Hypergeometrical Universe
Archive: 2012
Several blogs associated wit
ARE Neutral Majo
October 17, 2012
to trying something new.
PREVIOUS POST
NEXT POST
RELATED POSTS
◇ ◇ ◇ ◇ ◇
*Goal of the exercise*: Only the stretch of lines that begins with the one holding "ARE Neutral Majo" and ends with the last line above belongs in the answer; please write it out exactly.

*Result*:
ARE Neutral Majo
October 17, 2012
to trying something new.
PREVIOUS POST
NEXT POST
RELATED POSTS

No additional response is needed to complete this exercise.